Porque me apareceu
a visão renovada
do terror antigo com o sentido novo,
porque me escolhi, entre as Crianças,
para narrar a Peregrinação,
com a letra que é a do meu tempo
e o espírito da infância com os seus Olhos?
E não esqueceu o Ouvido essa Criança,
entre sinos e preces e gemidos,
e, um dia depois, na punição vivida
até à recompensa, em que soou no fim
a água a escorrer liberta para o Sol.
Agora pensei
que os que sofriam ali
eram os que foram traídos neste século,
em que Moloch prometeu indústrias
e trabalho e os ócios para todos.
Vi-os com o seu esgar triste e cúpido,
olhar o frontão da capela iluminada,
e escutei o Homem Só a dizer alto
que lhe haviam tirado o Deus antigo
para ser mais livre e seu.
Porque aquela
de quem era filha
me levou como peregrina outrora
onde não soube ver senão os rostos
e os percursos que a memória trouxe,
sou hoje a narradora, até ao milénio,
desta peregrinação e da catábase
com que me torturo e salvo, nestes versos,
em nome dos homens do meu século.
Oravam e cantavam
todo o dia,
com os corpos lassos sobre o chão e as pedras,
mas não esqueciam as suas camas pobres,
tal como eu não esqueci quando dormi
na Europa, criança, os colchões desfeitos,
paredes exangues, as portas sem os gonzos
e a poeira espessa sobre todos os soalhos.

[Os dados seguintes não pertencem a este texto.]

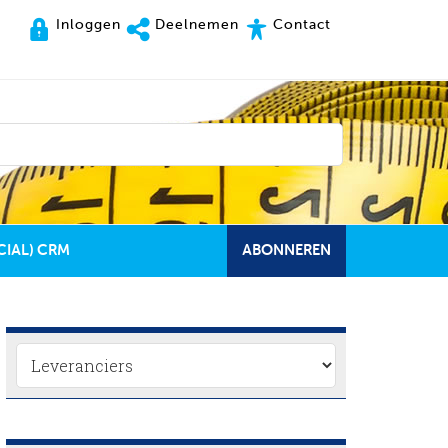
Inloggen
Deelnemen
Contact
CIAL) CRM
ABONNEREN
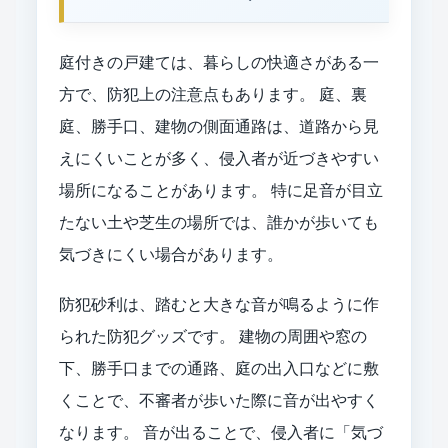
庭付きの戸建ては、暮らしの快適さがある一
方で、防犯上の注意点もあります。 庭、裏
庭、勝手口、建物の側面通路は、道路から見
えにくいことが多く、侵入者が近づきやすい
場所になることがあります。 特に足音が目立
たない土や芝生の場所では、誰かが歩いても
気づきにくい場合があります。
防犯砂利は、踏むと大きな音が鳴るように作
られた防犯グッズです。 建物の周囲や窓の
下、勝手口までの通路、庭の出入口などに敷
くことで、不審者が歩いた際に音が出やすく
なります。 音が出ることで、侵入者に「気づ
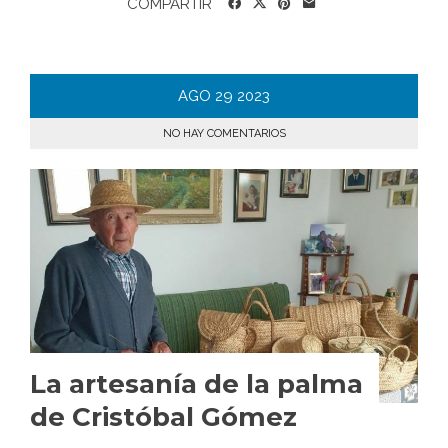
COMPARTIR
AGO
29
2023
NO HAY COMENTARIOS
La artesanía de la palma
de Cristóbal Gómez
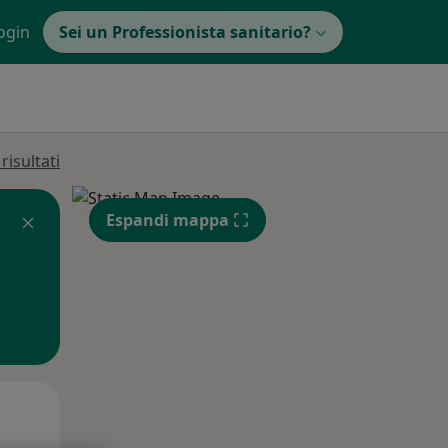
ogin
Sei un Professionista sanitario?
isultati
Espandi mappa
Lun,
Mar,
Mer,
10 Ago
11 Ago
12 Ago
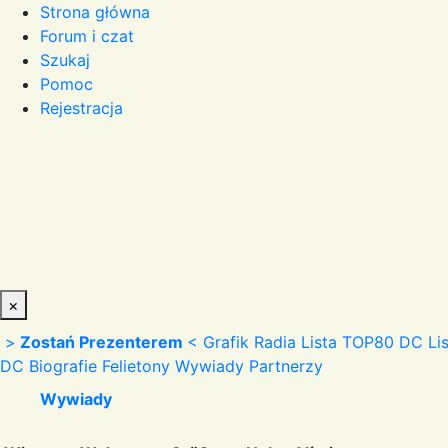
Strona główna
Forum i czat
Szukaj
Pomoc
Rejestracja
×
>
Zostań Prezenterem
<
Grafik Radia
Lista TOP80 DC
Li
DC
Biografie
Felietony
Wywiady
Partnerzy
Wywiady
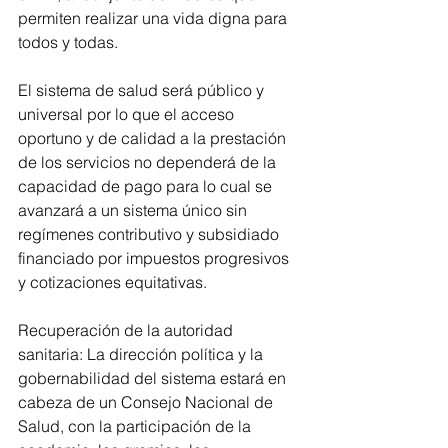
permiten realizar una vida digna para 
todos y todas.
El sistema de salud será público y 
universal por lo que el acceso 
oportuno y de calidad a la prestación 
de los servicios no dependerá de la 
capacidad de pago para lo cual se 
avanzará a un sistema único sin 
regímenes contributivo y subsidiado 
financiado por impuestos progresivos 
y cotizaciones equitativas.
Recuperación de la autoridad 
sanitaria: La dirección política y la 
gobernabilidad del sistema estará en 
cabeza de un Consejo Nacional de 
Salud, con la participación de la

Era no meio do século, depois da Guerra
e muitos dos peregrinos olhavam só
a Imagem santa em louvor da Paz.
Aquele que
é benigno para com os outros,
o que ama as nobres raças dos homens,
antiquíssimas todas, naturais,
o que dá aos seus o perdão do mal
e tira do seu saco o grão para os outros
é hoje o santo, pois cada século
tem os seus próprios sacrifícios e graças.
A Criança
vê, mas não pergunta, então,
como sofrem as pessoas, expondo
as mãos chagadas, os membros fracos,
o corpo solitário e abandonado
ao sono sobre o chão de pedra.
E só na opaca noite a Criança soube
ver um fulgor da condição humana,
a centelha da Vida entre tanta dor.
Pela escuridão corre um longo rio,
ou uma onda de luz e depois outra,
dos peregrinos que sobem e logo descem
a dupla rampa diante da Basílica.
A Criança, presa pela mão que a gerou,
vê que os corpos doentes e mortais de dia,
transfigurados na noite, são celestes
e também portadores da luz terrena.
E a peregrinação junta o dia e a noite,
como nunca se juntaram almas ou os astros,
indissoluvelmente no Desejo
e iguais na amargura e na esperança.
* * *
O Sol, ao terminar
a noite, abriu
caminhos pela Terra amanhecendo.
Mas a Criança e o Peregrino Só tomaram
o caminho árduo e profundo, que mergulha
no ventre da montanha e a atravessa,
um rio negro e frio, que só no fim,
depois da escura viagem temerosa,
sai ao Sol, que já banha o Mundo.
Ainda no crepúsculo
matinal,
encaminharam-se para a gruta, de onde
parte o pequeno barco que os levará
pelo oculto subterrâneo rio.
O som do bater de água era sereno
e o balançar no cais tão calmo e lento.
A Criança desejou o sol da água,
mais forte, imenso, em toda a Terra.
Ouvi-lo-á no fim, quando a luz do dia
ressuscitar quem morreu na treva.
Ela, os vultos e o Peregrino entram
no barco preso no cais negro, e a sombra
do barqueiro desamarra-o e entra também.
Vão
por um túnel, escavado, século a século,
na escura rocha pela Natureza,
que abrira aquele rio de luz na Terra,
de um lado a outro lado da montanha,
e o escureceu, secreto e temível para aqueles
que querem reacender no seu corpo a Vida.
A Criança vê a água e a terra unidas,
tão próximas e insondáveis,
que a custo deixam passar o barco
dos vivos em transfiguração, todos,
aos olhos infantis, apenas vultos,
dobrados pelos ângulos das rochas,
sem riso nem choro, que no exterior
já vira sem saber o que era ver.
Ali, o puro ver é só olhar.
O interior e o exterior são unos
porque a penumbra enche os olhos e a alma.